Embora não faça ataques diretos ao senador, ela deixa claro seu descontentamento. Seu grupo adotou o discurso de que a candidatura de Mercadante representa a cúpula do partido, e a dela, a base. Ambos acreditam na vitória, mas admitem que o resultado é imprevisível. "Os apoios mostram a vitalidade que vem da base", afirmou o senador, à frente de uma ampla lista de prefeitos, parlamentares e dirigentes.

Correligionários de Marta se dizem preocupados com a prévia em pequenas cidades do interior, onde o quórum ficou acima da média na última eleição interna, em setembro, e um candidato foi beneficiado. "Tivemos notícia de dirigentes que levaram urnas às casas dos militantes e passaram a lista de assinaturas antes da votação", contou um aliado da ex-prefeita.

Em Pracinha, 32 petistas estavam aptos a votar. Todos votaram, e em Paulo Frateschi, presidente do PT-SP, aliado de Mercadante. Na Alta Paulista, o fenômeno ocorreu em mais três cidades e se repetiu em outras regiões. "Podemos perder até 3 mil votos com esse problema", disse um coordenador da campanha da ex-prefeita.

O diretório estadual eliminou a obrigatoriedade de o filiado quitar sua anuidade com o partido para poder votar na prévia. Justamente para desestimular irregularidades, como a compra de votos.

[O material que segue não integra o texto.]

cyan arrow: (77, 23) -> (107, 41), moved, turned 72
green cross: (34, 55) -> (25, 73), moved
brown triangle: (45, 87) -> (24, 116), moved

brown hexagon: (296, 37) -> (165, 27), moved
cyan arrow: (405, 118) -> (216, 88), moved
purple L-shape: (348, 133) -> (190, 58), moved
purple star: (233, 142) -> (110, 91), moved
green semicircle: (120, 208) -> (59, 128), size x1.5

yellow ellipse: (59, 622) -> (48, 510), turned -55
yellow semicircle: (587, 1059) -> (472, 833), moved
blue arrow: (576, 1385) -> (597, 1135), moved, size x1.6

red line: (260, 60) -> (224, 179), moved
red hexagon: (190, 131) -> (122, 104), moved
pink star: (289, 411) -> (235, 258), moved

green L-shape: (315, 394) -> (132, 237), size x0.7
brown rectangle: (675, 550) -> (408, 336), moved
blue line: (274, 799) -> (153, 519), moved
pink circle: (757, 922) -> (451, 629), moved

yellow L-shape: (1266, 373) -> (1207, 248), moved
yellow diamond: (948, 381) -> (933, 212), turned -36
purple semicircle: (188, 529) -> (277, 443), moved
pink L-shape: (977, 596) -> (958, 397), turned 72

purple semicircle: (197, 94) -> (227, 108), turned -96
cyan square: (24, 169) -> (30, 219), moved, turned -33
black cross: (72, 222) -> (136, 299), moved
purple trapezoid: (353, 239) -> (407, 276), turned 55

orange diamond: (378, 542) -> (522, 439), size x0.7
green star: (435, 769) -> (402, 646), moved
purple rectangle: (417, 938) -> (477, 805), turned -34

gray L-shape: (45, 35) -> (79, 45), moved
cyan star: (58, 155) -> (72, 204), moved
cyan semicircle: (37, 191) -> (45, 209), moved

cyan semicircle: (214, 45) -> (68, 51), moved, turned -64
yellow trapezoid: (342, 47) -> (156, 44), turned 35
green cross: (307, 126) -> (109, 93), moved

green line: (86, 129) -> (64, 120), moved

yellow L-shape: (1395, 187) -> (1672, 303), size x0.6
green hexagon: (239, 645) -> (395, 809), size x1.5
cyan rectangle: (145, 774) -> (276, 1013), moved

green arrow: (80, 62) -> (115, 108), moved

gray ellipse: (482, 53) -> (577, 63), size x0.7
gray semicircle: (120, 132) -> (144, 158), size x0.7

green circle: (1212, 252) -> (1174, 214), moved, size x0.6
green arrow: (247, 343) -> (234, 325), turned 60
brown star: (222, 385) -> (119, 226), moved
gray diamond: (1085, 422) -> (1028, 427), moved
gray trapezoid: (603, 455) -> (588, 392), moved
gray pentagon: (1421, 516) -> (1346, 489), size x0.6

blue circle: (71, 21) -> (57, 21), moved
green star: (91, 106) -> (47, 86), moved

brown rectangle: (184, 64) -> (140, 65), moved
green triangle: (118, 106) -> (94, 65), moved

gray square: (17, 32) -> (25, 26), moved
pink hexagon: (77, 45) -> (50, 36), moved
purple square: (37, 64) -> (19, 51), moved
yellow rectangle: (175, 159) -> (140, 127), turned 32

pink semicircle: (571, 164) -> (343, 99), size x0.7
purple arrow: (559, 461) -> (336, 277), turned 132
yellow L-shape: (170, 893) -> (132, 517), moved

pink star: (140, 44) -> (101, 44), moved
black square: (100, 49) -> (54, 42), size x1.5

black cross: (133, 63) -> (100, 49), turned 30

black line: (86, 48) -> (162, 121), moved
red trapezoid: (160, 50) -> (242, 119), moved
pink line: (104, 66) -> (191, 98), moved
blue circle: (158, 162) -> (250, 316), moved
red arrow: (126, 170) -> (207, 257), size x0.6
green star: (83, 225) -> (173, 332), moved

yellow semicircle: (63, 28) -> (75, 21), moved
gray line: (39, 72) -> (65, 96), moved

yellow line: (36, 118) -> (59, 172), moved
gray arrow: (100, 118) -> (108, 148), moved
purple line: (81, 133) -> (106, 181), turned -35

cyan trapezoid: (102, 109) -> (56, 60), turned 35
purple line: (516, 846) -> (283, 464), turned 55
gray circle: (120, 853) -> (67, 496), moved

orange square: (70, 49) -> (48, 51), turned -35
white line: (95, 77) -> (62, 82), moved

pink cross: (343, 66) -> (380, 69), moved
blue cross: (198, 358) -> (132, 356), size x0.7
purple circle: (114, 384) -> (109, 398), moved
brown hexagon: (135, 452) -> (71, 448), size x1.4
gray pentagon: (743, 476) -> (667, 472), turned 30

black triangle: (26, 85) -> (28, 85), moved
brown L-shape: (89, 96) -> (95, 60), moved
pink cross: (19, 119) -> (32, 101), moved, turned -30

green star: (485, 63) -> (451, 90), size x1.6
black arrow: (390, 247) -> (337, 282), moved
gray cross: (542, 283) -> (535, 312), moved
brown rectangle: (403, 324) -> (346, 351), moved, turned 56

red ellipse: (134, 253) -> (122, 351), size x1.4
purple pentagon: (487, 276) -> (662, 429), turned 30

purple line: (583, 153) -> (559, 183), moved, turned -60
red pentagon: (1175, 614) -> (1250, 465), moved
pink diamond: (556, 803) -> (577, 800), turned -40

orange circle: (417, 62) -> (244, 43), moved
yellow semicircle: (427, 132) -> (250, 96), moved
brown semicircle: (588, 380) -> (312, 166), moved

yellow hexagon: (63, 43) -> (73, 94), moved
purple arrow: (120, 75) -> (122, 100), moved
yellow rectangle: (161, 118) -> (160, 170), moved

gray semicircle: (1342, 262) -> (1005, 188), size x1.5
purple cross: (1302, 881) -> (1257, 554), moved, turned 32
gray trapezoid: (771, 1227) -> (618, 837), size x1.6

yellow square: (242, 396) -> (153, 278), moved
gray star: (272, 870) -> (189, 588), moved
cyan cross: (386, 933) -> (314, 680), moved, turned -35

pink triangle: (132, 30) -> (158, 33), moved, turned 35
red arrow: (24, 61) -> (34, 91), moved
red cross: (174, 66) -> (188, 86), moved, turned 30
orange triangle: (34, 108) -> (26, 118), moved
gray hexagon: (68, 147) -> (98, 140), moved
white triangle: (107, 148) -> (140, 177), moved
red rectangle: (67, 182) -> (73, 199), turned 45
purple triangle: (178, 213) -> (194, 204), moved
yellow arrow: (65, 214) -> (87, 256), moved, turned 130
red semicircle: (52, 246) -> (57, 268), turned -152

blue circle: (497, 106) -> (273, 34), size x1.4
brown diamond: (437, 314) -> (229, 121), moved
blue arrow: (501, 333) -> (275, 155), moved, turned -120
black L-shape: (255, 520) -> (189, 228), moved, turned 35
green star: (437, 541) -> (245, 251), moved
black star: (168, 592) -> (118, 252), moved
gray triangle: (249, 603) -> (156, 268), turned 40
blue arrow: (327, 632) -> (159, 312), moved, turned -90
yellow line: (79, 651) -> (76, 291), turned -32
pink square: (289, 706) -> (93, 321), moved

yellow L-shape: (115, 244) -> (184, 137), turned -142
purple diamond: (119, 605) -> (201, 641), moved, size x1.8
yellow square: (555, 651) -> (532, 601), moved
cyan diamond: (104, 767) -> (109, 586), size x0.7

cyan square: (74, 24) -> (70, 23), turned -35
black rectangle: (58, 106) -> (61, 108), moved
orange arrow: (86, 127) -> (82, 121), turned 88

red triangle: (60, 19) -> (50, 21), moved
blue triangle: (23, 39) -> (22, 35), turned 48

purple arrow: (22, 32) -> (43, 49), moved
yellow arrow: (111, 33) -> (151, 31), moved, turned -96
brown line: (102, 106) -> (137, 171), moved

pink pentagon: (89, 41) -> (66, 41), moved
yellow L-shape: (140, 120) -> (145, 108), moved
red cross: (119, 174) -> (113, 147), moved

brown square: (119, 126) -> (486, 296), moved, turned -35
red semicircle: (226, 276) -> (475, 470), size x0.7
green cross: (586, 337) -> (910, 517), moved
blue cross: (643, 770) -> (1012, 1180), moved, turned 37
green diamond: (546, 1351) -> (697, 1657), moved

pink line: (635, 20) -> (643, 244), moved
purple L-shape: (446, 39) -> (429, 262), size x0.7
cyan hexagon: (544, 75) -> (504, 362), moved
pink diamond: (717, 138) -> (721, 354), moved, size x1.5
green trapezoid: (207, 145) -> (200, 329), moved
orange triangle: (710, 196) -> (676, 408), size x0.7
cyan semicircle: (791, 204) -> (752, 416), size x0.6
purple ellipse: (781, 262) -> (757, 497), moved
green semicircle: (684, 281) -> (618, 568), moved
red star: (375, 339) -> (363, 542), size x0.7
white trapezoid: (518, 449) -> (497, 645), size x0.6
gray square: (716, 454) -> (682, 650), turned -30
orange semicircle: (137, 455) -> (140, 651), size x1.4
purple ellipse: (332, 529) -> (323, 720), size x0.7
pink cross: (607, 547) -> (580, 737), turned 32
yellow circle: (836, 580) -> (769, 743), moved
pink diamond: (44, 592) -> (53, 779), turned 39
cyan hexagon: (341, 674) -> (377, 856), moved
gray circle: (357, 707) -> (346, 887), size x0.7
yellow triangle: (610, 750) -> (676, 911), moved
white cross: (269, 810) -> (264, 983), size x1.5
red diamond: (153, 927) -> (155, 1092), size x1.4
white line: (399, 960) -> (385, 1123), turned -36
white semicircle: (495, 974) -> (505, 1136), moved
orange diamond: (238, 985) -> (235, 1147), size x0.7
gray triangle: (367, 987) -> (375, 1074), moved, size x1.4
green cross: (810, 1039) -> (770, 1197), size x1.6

"Essas suspeitas são totalmente absurdas. Tive votação ampla em vários lugares em função do trabalho e da campanha", disse Frateschi, revoltado com o que chama de "udenistas do PT". "Trabalhamos para harmonizar o processo e para que o vencedor tenha legitimidade." Na eleição de setembro, na capital, aliados de Marta foram o principal alvo de denúncias de fraude.